Сеянцы выросли из косточек плодов, созревших на молодых ветвях дерева. Вместе с ними росли сеянцы из косточек плодов со старых ветвей того же дерева. И глаз Мичурина сразу различал их.

Ему было известно, что не все равно, взять ли черенок для прививки с молодого деревца или со взрослого, с нижней ветки или с верхней.

Вот сеянец, в котором экспериментатор смешал культурный сорт с дичком. Сначала кажется, что это просто дичок. Но Мичурин ждет. Он знает, что природа гибрида не устанавливается сразу. В нем идет борьба. И постепенно под дикой оболочкой все яснее проступают нужные экспериментатору свойства культурного родителя, только помноженные теперь на крепость и выносливость вольного обитателя лесов.

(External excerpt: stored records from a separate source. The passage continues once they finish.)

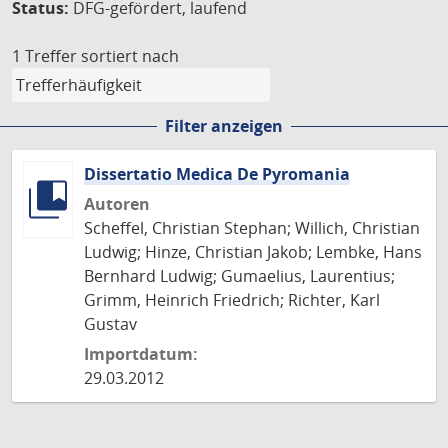
Status:
DFG-gefördert, laufend
1 Treffer
sortiert nach
Filter anzeigen
Dissertatio Medica De Pyromania
Autoren
Scheffel, Christian Stephan; Willich, Christian
Ludwig; Hinze, Christian Jakob; Lembke, Hans
Bernhard Ludwig; Gumaelius, Laurentius;
Grimm, Heinrich Friedrich; Richter, Karl
Gustav
Importdatum:
29.03.2012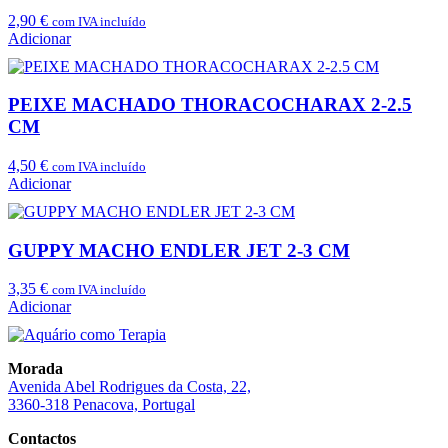
2,90
€
com IVA incluído
Adicionar
PEIXE MACHADO THORACOCHARAX 2-2.5
CM
4,50
€
com IVA incluído
Adicionar
GUPPY MACHO ENDLER JET 2-3 CM
3,35
€
com IVA incluído
Adicionar
Morada
Avenida Abel Rodrigues da Costa, 22,
3360-318 Penacova, Portugal
Contactos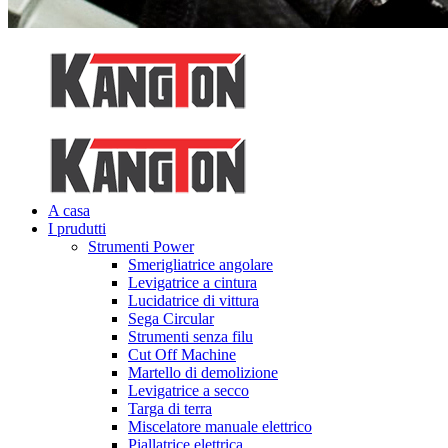
A casa
I prudutti
Strumenti Power
Smerigliatrice angolare
Levigatrice a cintura
Lucidatrice di vittura
Sega Circular
Strumenti senza filu
Cut Off Machine
Martello di demolizione
Levigatrice a secco
Targa di terra
Miscelatore manuale elettrico
Piallatrice elettrica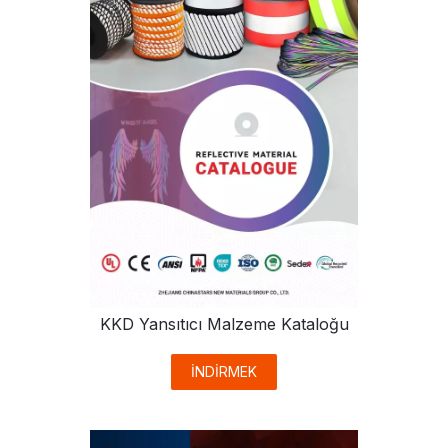
KKD Yansıtıcı Malzeme Kataloğu
İNDİRMEK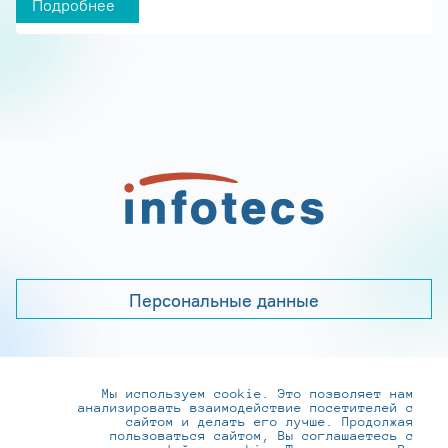
Подробнее
Персональные данные
Мы используем cookie. Это позволяет нам
+7 (495) 737-6192, 8-800-250-0-260
анализировать взаимодействие посетителей с
practice@infotecs.ru
,
hr@infotecs.ru
сайтом и делать его лучше. Продолжая
пользоваться сайтом, Вы соглашаетесь с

Как можно говорить, что у молодого и зрелого растения одна природа? В молодом — все неустановившееся. Оно восприимчиво ко всяким влияниям. Оно похоже на ребенка. Так легко, если не доглядеть, оно собьется с пути, и вырастет у неопытного садовода совсем не то, что он ожидает. Немало трудов приходится положить, пока доведешь гибрид, даже полученный по всем правилам, до возраста, когда можно быть за него спокойным.

Выводя свое знаменитое яблоко «кандиль-китайка», Мичурин скрестил с «китайкой» нежный крымский «кандиль-синап». Но гибридные сеянцы все больше становились похожи на избалованного крымчанина. Тогда Мичурин привил глазки, живые почки с одного из сеянцев в крону «китайки». И мать по-своему воспитала своих же детей. Она перебила влияние отца. Привитые глазки, возмужав, стали новым сортом; никакие северные морозы больше не страшили их.